Bild: Es ist Liebe: Angela Merkel und Nicolas Sarkozy vor dem Elysee-Palast.
BERLIN taz | Nicolas Sarkozy neigt zu emotionalen Ausbrüchen, das ist
bekannt. Doch eine solche Liebeserklärung hat man auch von ihm selten
gehört. Das Interview dauert gerade mal ein paar Minuten, da hofiert
Frankreichs Staatspräsident die neben ihm sitzende Bundeskanzlerin ganz
unverhohlen.
"Wenn Sie fragen, ob ich Merkel bewundere", sagt er zu den beiden
Journalisten, "dann sage ich: Ja, ich bewundere sie dafür, wie sie 80
Millionen Deutsche durch die Krise führt." Gefragt hatte zwar keiner, aber
das ist eigentlich unwichtig für Sarkozy. Wichtig ist die Botschaft.
Zwischen ihn und Angela Merkel (CDU) passt in der Krise kein noch so dünnes
Blatt eines EU-Vertrags.
Das gemeinsame Interview des Präsidenten mit der Kanzlerin war die Krönung
des deutsch-französischen Ministerrats in Paris, zu dem Merkel samt
Ministertross angereist war. Das am Montagmittag aufgezeichnete Geplauder
wurde am Abend von ZDF und France 2 übertragen.
Wie ein eingespieltes Ehepaar sitzen Merkel und Sarkozy vor drei Fahnen,
der Deutschen, der Europäischen und der Trikolore. Redet die eine, legt der
andere die gespreizten Finger aneinander, manchmal gar zum berühmten
Merkel-Dreieck. Redet der andere, nickt die eine verständnisinnig. Es sieht
aus, als hätten Merkel und Sarkozy nicht nur ihre Textbausteine aufeinander
abgestimmt, sondern auch ihre Körpersprache. Merkozy – viva la fraternité!
Höflich gibt Merkel gleich in ihrer nächsten Antwort das Kompliment des
Charmeurs zurück. Wobei, das dann doch, das Lob bei der Kanzlerin deutlich
spröder klingt. "Es war uns nicht in die Wiege gelegt, dass wir uns gut
verstehen", sagt Merkel. Eine ganz spezielle Situation habe sie beide
nebeneinander gestellt. Sie handelten aus historischer Verantwortung heraus
– und, ja, das auch, aus persönlicher Zuneigung. Das Süßholz raspeln
beherrscht Sarkozy besser als die nüchterne Deutsche.

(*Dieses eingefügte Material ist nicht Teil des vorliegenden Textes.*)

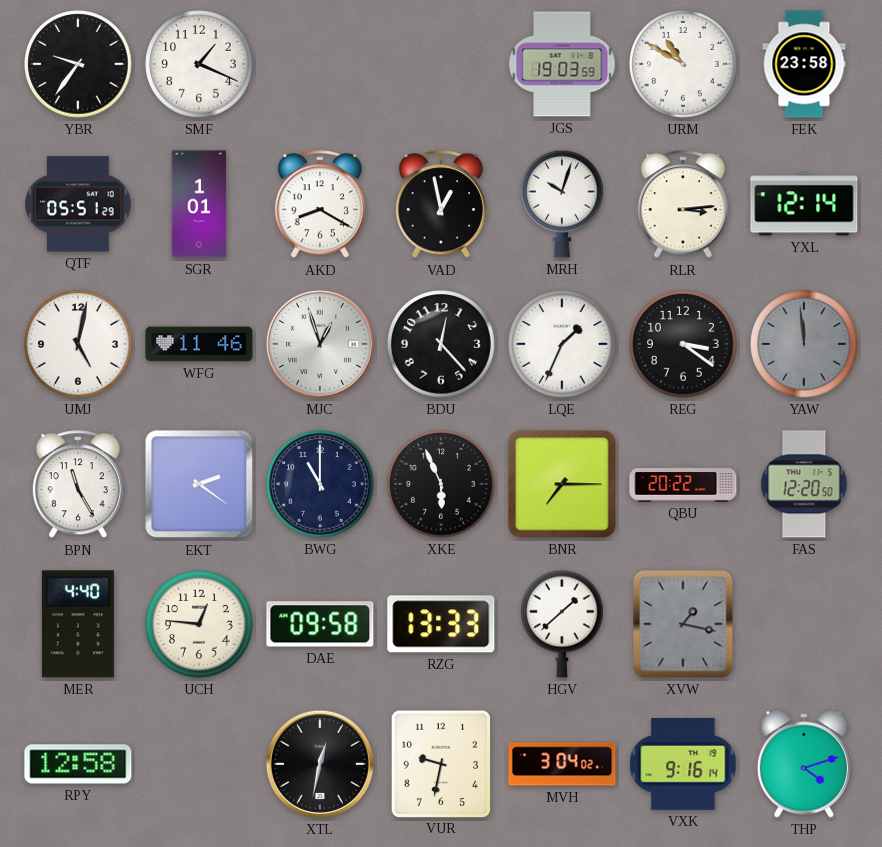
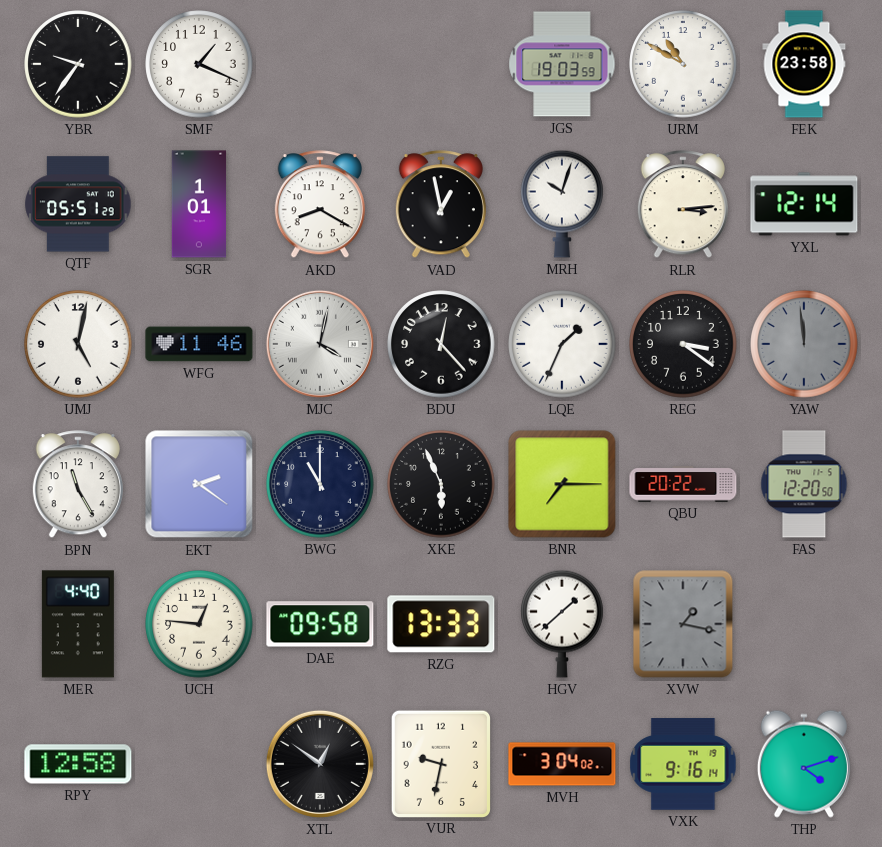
MJC: 12:57 -> 4:02
XTL: 12:32 -> 12:51
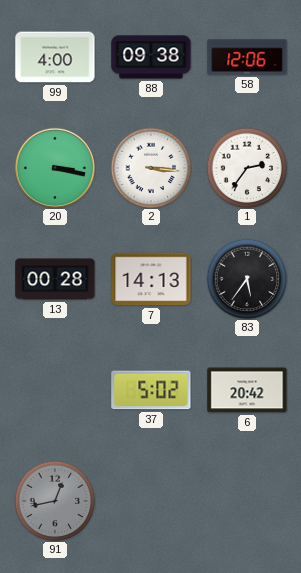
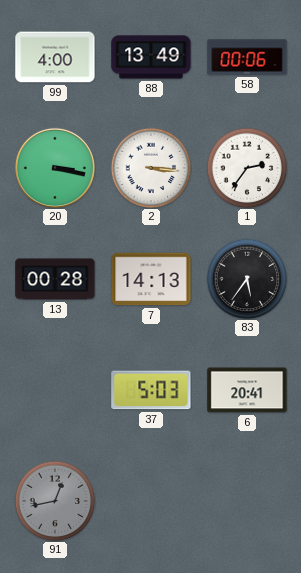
88: 09:38 -> 13:49
58: 12:06 -> 00:06
37: 5:02 -> 5:03
6: 20:42 -> 20:41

## In der Tradition von Adenauer und de Gaulle
Inhaltlich sagen beide das, was sie seit Längerem sagen. Europa werde es
nur gut gehen, "wenn wir voneinander lernen", betont Merkel. Sie sagt, dass
Griechenland selbst handeln müsse, wenn es mehr Mittel im zweiten
Hilfspaket wolle – getreu des von ihr gebetsmühlenartig vorgetragenen
Mottos: Eigenverantwortung und Solidarität. Und sie erklärt den
Mechanismus, mit dem Schuldensünder vom Europäischen Gerichtshof zur
Ordnung gerufen werden sollen.
Sarkozy hingegen lobt Haushaltsdisziplin und den Stabilitätspakt, der
Schuldenbremsen für alle Staaten beinhaltet, als habe er ihn persönlich
durchgedrückt. Und nicht die Frau, die neben ihm sitzt. Auffällig ist, dass
beide ihre Partnerschaft in den großen geschichtlichen Kontext der
deutsch-französischen Freundschaft einordnen. Sarkozy sieht sie in der
Tradition von Adenauer und de Gaulle. Merkel spricht von dem Wunder, das
beide Staaten miteinander seit dem Ende des Zweiten Weltkriegs erlebt
hätten.
Das bedeutet, die beiden wichtigsten EU-Staaten sind in der Krise nicht
auseinander zu dividieren. Bis zu dieser Einigkeit war es ein langer Weg –
und sie hat Risse. Denn der sprunghafte Sarkozy und die pragmatische Merkel
besitzen nicht nur sehr unterschiedliche Naturelle. Sie hatten auch
mindestens ebenso unterschiedliche Vorstellungen von der Rettungspolitik.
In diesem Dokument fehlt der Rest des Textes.